=== Exercise aim ===
Retype all the records below exactly as they are, with no image carried over.

──────── Available data ────────

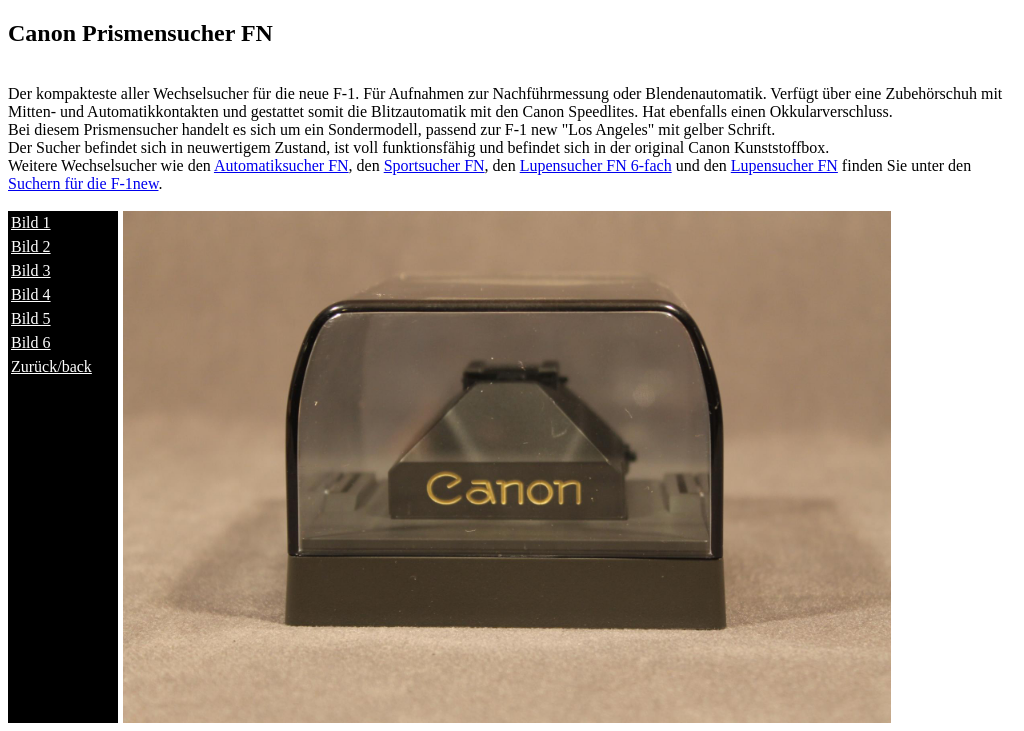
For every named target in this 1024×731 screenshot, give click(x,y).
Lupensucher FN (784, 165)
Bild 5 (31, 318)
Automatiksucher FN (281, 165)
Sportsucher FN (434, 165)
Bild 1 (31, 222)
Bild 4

────────

=== Answer ===
For every named target in this 1024×731 screenshot, give click(x,y).
Lupensucher FN (784, 165)
Bild 5 (31, 318)
Automatiksucher FN (281, 165)
Sportsucher FN (434, 165)
Bild 1 (31, 222)
Bild 4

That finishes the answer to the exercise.